WHAT THE TASK ASKS: Throughout the listing below, show every line in which "Forget" occurs.

DATA IN THIS EXERCISE:
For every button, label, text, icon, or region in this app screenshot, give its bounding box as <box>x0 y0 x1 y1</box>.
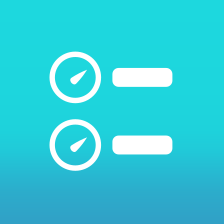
button[interactable]: Second benchmark result <box>0 0 224 224</box>
button[interactable]: First benchmark result <box>0 0 224 224</box>
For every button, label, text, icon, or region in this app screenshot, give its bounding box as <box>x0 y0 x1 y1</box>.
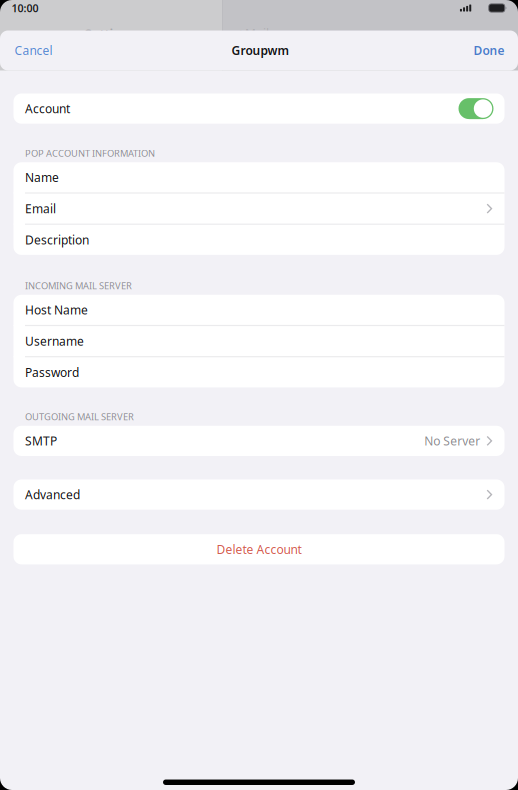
button[interactable]: Username <box>14 326 504 356</box>
button[interactable]: Advanced <box>14 480 504 510</box>
button[interactable]: Cancel <box>14 34 62 64</box>
staticText: Password <box>25 364 79 380</box>
button[interactable]: Delete Account <box>14 534 504 564</box>
staticText: POP ACCOUNT INFORMATION <box>25 147 155 159</box>
staticText: Username <box>25 333 84 349</box>
button[interactable]: Email <box>14 194 504 224</box>
staticText: No Server <box>424 433 480 449</box>
button[interactable]: Done <box>464 34 504 64</box>
staticText: Email <box>25 201 56 216</box>
button[interactable]: Account <box>458 98 494 119</box>
staticText: Name <box>25 169 59 185</box>
staticText: 10:00 <box>12 1 38 15</box>
staticText: Host Name <box>25 302 88 318</box>
staticText: OUTGOING MAIL SERVER <box>25 410 134 423</box>
staticText: Account <box>25 101 70 116</box>
staticText: Settings <box>84 24 138 42</box>
staticText: Cancel <box>14 42 52 58</box>
staticText: Description <box>25 232 89 248</box>
button[interactable]: SMTP <box>14 426 504 456</box>
button[interactable]: Host Name <box>14 295 504 325</box>
button[interactable]: Password <box>14 357 504 387</box>
staticText: SMTP <box>25 433 57 449</box>
button[interactable]: Name <box>14 162 504 192</box>
staticText: < Mail <box>235 25 269 41</box>
staticText: Advanced <box>25 487 80 502</box>
staticText: Groupwm <box>232 42 290 58</box>
staticText: INCOMING MAIL SERVER <box>25 279 132 292</box>
staticText: Done <box>474 42 504 58</box>
staticText: Delete Account <box>216 541 302 557</box>
button[interactable]: Description <box>14 225 504 255</box>
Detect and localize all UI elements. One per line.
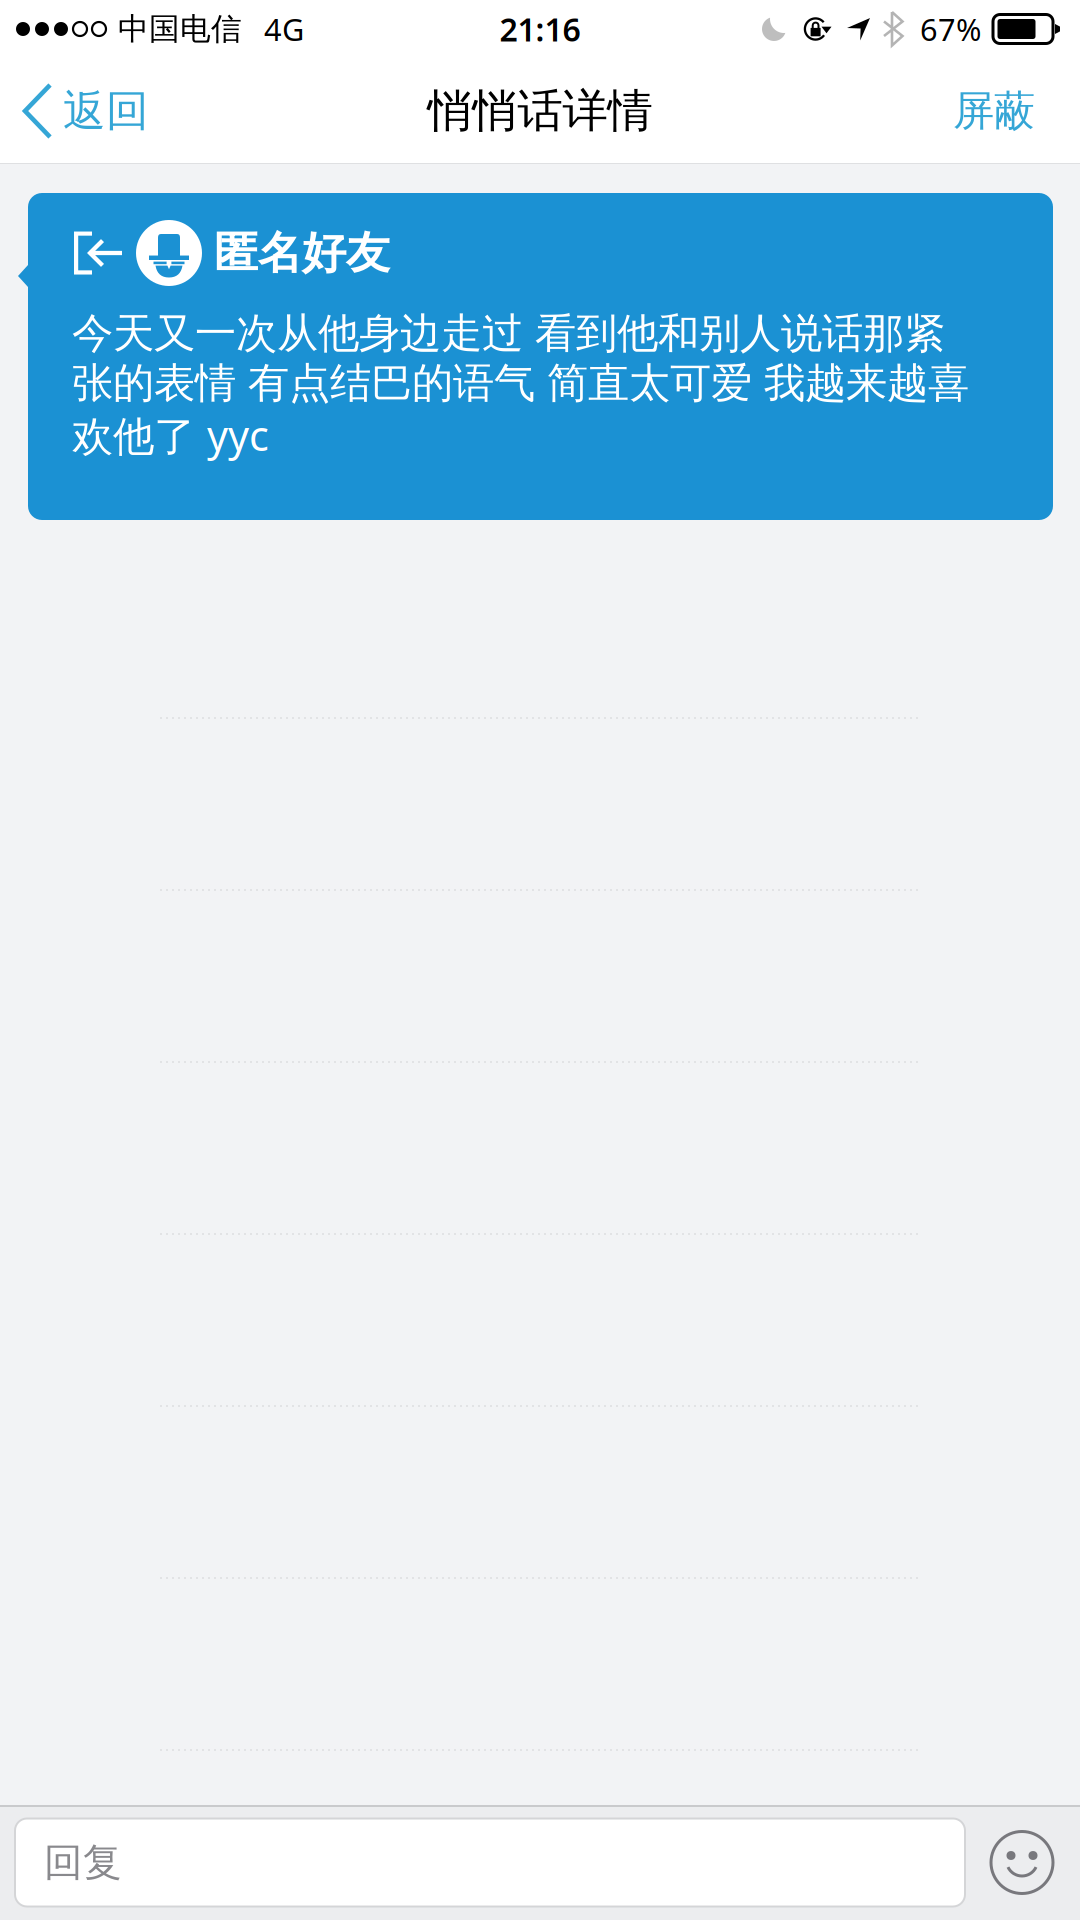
staticText: 21:16 [500,8,580,50]
staticText: 屏蔽 [953,86,1035,136]
staticText: 中国电信 [118,10,242,48]
staticText: 返回 [63,85,149,137]
button[interactable]: 返回 [0,70,169,152]
staticText: 今天又一次从他身边走过 看到他和别人说话那紧张的表情 有点结巴的语气 简直太可爱… [72,308,969,462]
staticText: 67% [920,9,981,49]
button[interactable]: Emoji [975,1820,1069,1904]
staticText: 匿名好友 [214,226,390,280]
button[interactable]: 屏蔽 [929,66,1080,156]
button[interactable]: 回复 [15,1818,965,1906]
staticText: 回复 [44,1839,122,1886]
staticText: 4G [264,9,304,49]
staticText: 悄悄话详情 [428,83,652,139]
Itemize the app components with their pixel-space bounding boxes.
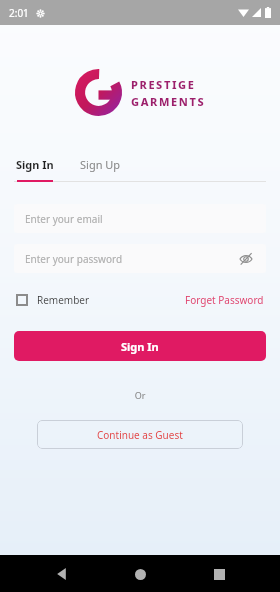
button[interactable]: Home <box>123 557 157 591</box>
button[interactable]: Enter your password <box>14 244 266 273</box>
button[interactable]: Remember <box>16 290 90 310</box>
staticText: Enter your email <box>25 212 255 226</box>
staticText: Sign In <box>16 157 54 172</box>
button[interactable]: Continue as Guest <box>37 420 243 449</box>
staticText: GARMENTS <box>131 94 206 109</box>
staticText: Enter your password <box>25 252 237 266</box>
button[interactable]: Show password <box>237 250 255 268</box>
button[interactable]: Back <box>45 557 79 591</box>
staticText: Or <box>0 389 280 401</box>
button[interactable]: Sign In <box>14 154 56 175</box>
staticText: Forget Password <box>185 293 264 307</box>
staticText: Remember <box>37 293 90 307</box>
button[interactable]: Recents <box>202 557 236 591</box>
staticText: PRESTIGE <box>131 77 196 92</box>
button[interactable]: Forget Password <box>185 290 264 310</box>
staticText: Sign Up <box>80 157 121 172</box>
button[interactable]: Sign Up <box>78 154 123 175</box>
button[interactable]: Sign In <box>14 331 266 361</box>
staticText: Continue as Guest <box>97 428 183 442</box>
staticText: 2:01 <box>9 6 29 20</box>
button[interactable]: Enter your email <box>14 204 266 233</box>
staticText: Sign In <box>121 339 159 354</box>
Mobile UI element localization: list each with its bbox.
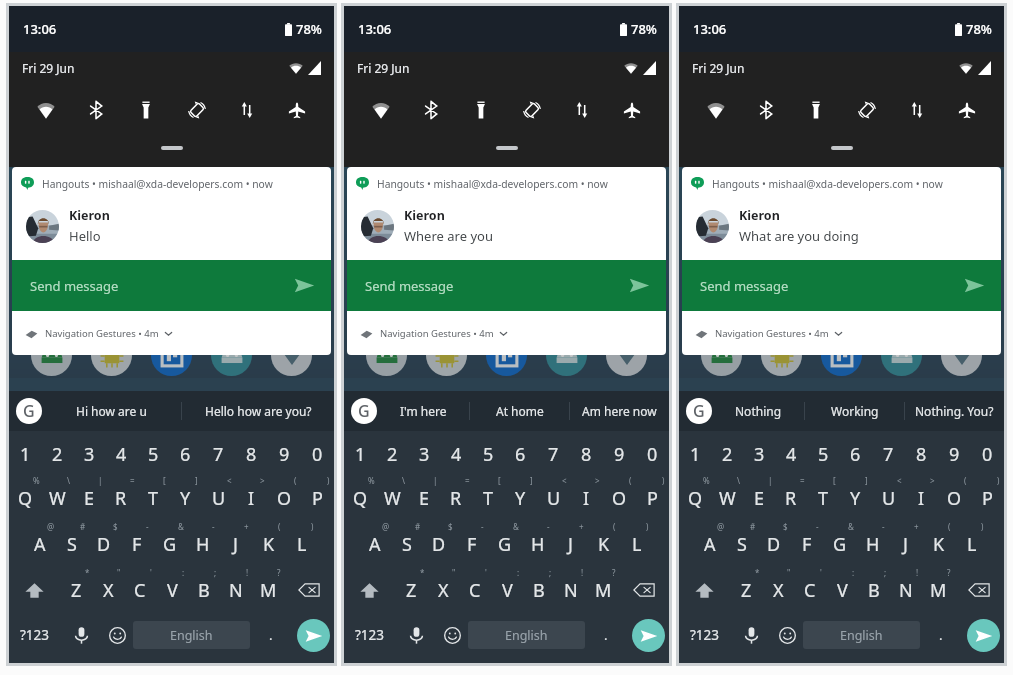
button[interactable]: Emoji [437,607,468,663]
button[interactable]: Auto-rotate [181,94,213,126]
button[interactable]: ) [971,469,1004,515]
button[interactable]: Bluetooth [750,94,782,126]
button[interactable]: ? [252,561,284,607]
button[interactable]: = [775,469,807,515]
button[interactable]: App shortcut [426,335,467,376]
button[interactable]: 3 [73,431,105,469]
button[interactable]: . [920,607,962,663]
button[interactable]: 1 [9,431,41,469]
button[interactable]: ] [504,469,537,515]
button[interactable]: 1 [679,431,711,469]
button[interactable]: Shift [9,561,60,607]
button[interactable]: English [468,621,585,649]
button[interactable]: 2 [711,431,743,469]
button[interactable]: Flashlight [465,94,497,126]
button[interactable]: & [153,515,186,561]
button[interactable]: \ [711,469,743,515]
button[interactable]: App shortcut [546,335,587,376]
button[interactable]: App shortcut [941,335,982,376]
button[interactable]: * [60,561,92,607]
button[interactable]: Google [686,398,712,424]
button[interactable]: ' [124,561,156,607]
button[interactable]: = [105,469,137,515]
button[interactable]: 5 [807,431,839,469]
button[interactable]: # [726,515,758,561]
button[interactable]: % [344,469,376,515]
button[interactable]: Bluetooth [80,94,112,126]
button[interactable]: [ [807,469,839,515]
button[interactable]: Auto-rotate [851,94,883,126]
button[interactable]: ; [523,561,555,607]
button[interactable]: 7 [872,431,905,469]
button[interactable]: ( [587,515,620,561]
button[interactable]: ] [839,469,872,515]
button[interactable]: 0 [636,431,669,469]
button[interactable]: Bluetooth [415,94,447,126]
button[interactable]: 8 [905,431,938,469]
button[interactable]: ( [922,515,955,561]
button[interactable]: < [872,469,905,515]
button[interactable]: Send message [347,260,666,311]
button[interactable]: # [391,515,423,561]
button[interactable]: - [186,515,219,561]
button[interactable]: App shortcut [821,335,862,376]
button[interactable]: ( [252,515,285,561]
button[interactable]: Mobile data [566,94,598,126]
button[interactable]: ' [794,561,826,607]
button[interactable]: 3 [743,431,775,469]
button[interactable]: ] [169,469,202,515]
button[interactable]: + [554,515,587,561]
button[interactable]: - [455,515,488,561]
button[interactable]: @ [359,515,391,561]
button[interactable]: * [395,561,427,607]
button[interactable]: Navigation Gestures • 4m [347,311,666,355]
button[interactable]: 4 [105,431,137,469]
button[interactable]: Shift [679,561,730,607]
button[interactable]: " [92,561,124,607]
button[interactable]: & [823,515,856,561]
button[interactable]: . [250,607,292,663]
button[interactable]: | [743,469,775,515]
button[interactable]: 1 [344,431,376,469]
button[interactable]: 7 [537,431,570,469]
button[interactable]: ? [587,561,619,607]
button[interactable]: 6 [169,431,202,469]
button[interactable]: Wi-Fi [700,94,732,126]
button[interactable]: Send message [12,260,331,311]
button[interactable]: Emoji [772,607,803,663]
button[interactable]: Backspace [284,561,334,607]
button[interactable]: " [427,561,459,607]
button[interactable]: > [235,469,268,515]
button[interactable]: Send message [682,260,1001,311]
button[interactable]: > [570,469,603,515]
button[interactable]: | [408,469,440,515]
button[interactable]: App shortcut [701,335,742,376]
button[interactable]: 6 [839,431,872,469]
button[interactable]: * [730,561,762,607]
button[interactable]: & [488,515,521,561]
button[interactable]: 8 [235,431,268,469]
button[interactable]: < [202,469,235,515]
button[interactable]: Hello how are you? [182,391,334,431]
button[interactable]: ?123 [679,607,730,663]
button[interactable]: App shortcut [761,335,802,376]
button[interactable]: : [826,561,858,607]
button[interactable]: \ [41,469,73,515]
button[interactable]: ?123 [9,607,60,663]
button[interactable]: English [133,621,250,649]
button[interactable]: Voice input [60,607,102,663]
button[interactable]: | [73,469,105,515]
button[interactable]: Hi how are u [42,391,181,431]
button[interactable]: ! [555,561,587,607]
button[interactable]: ? [922,561,954,607]
button[interactable]: ( [938,469,971,515]
button[interactable]: - [790,515,823,561]
button[interactable]: : [156,561,188,607]
button[interactable]: Airplane mode [616,94,648,126]
button[interactable]: $ [88,515,120,561]
button[interactable]: Expand quick settings [496,146,518,150]
button[interactable]: App shortcut [486,335,527,376]
button[interactable]: 7 [202,431,235,469]
button[interactable]: @ [694,515,726,561]
button[interactable]: Expand quick settings [161,146,183,150]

EXERCISE OUTPUT:
staticText: Forget Password <box>185 293 264 307</box>
button[interactable]: Forget Password <box>185 290 264 310</box>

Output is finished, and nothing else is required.